— Не то что устареет, а только станет уж тогда исторической, а вы ведь этого не хотите? — и она поглядела на художника исподлобья лукаво.
— Ого! — отозвался ей, прикивнув маститой головой, Сыромолотов. — Это называется — знай наших!.. Но, пожалуй, пожалуй, что вы правы: лучше угадывать события, чем плестись за ними в хвосте.
— Я думаю, события будут теперь идти быстро, — сказала Надя, а Катя добавила:
— Даже не идти, а лететь, раз война сделалась мировая.
— Как это лететь? — не поняла или сделала вид, что не поняла, Нюра.
— Очень просто: подгоняют теперь революцию отовсюду в сорок кнутов: «Наступай скорее!» — объяснила Катя.
Сыромолотов же вспомнил то, что всего лишь часа четыре назад говорил ему Дерябин, и, занятый своим альбомом, буркнул, ни к кому не обращаясь:
— А полиция что же делает? Спит, что ли?
Это упоминание о полиции так не вязалось с тем настроением, какое создалось в комнате Нади, что все три девушки приняли его за шутку и рассмеялись дружно.

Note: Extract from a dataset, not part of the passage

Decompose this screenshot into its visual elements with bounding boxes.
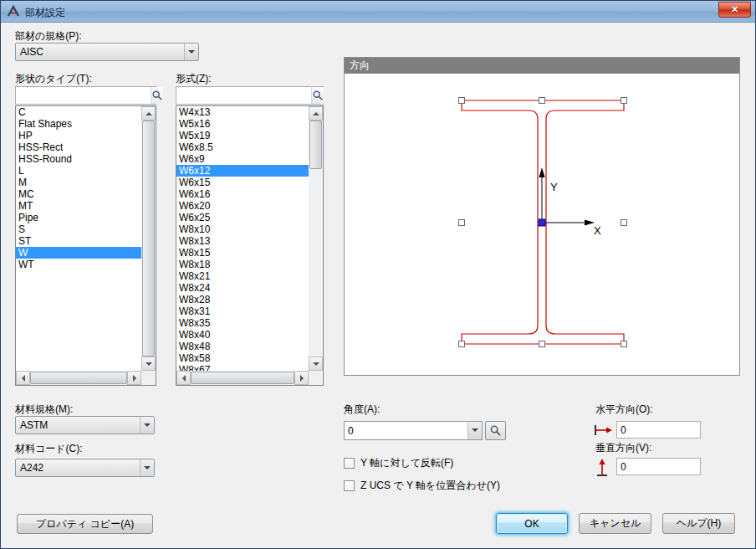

Странным показалось Сыромолотову услышать этот дружный, вполне искренний смех над такою, казалось бы, непреоборимой глыбой, как Дерябин, сидящий на вороном Черкесе. Он даже поднял брови и оглядел поочередно их всех трех, начиная с Нади, на которой дольше задержался взглядом. И, обращаясь к Наде, сказал:
— Вы, Надя, сами же мне указали на Дерябина, за что вам большое спасибо от лица искусства, однако почему же он кажется вам так смешон? По-моему, он в достаточной степени серьезен, и у него сабля сбоку и револьвер, и городовых полон двор, и пожарные машины, и лошади как звери, и чего только нет, а у вас что же собственно, чтобы выстоять, например, даже против пожарной кишки?
— А вы на нашем заводе когда-нибудь бывали? — с явным вызовом спросила Катя.
— На каком это вашем заводе? — не понял он.
— На Путиловском. Я ведь оттуда.
— Слыхал про Путиловский, но бывать там никогда не приходилось.
— Позвольте, а кто же будет у вас на площади? Ведь рабочие-путиловцы, конечно, и других заводов? — продолжала Катя.
— Разумеется, кто же еще? — очень твердо ответил Сыромолотов, хотя еще за момент до вопросов Кати он не представлял отчетливо, что масса демонстрантов на Дворцовой площади, огромная, многотысячная, плотная масса, — из кого же главным образом может она состоять, как не из рабочих?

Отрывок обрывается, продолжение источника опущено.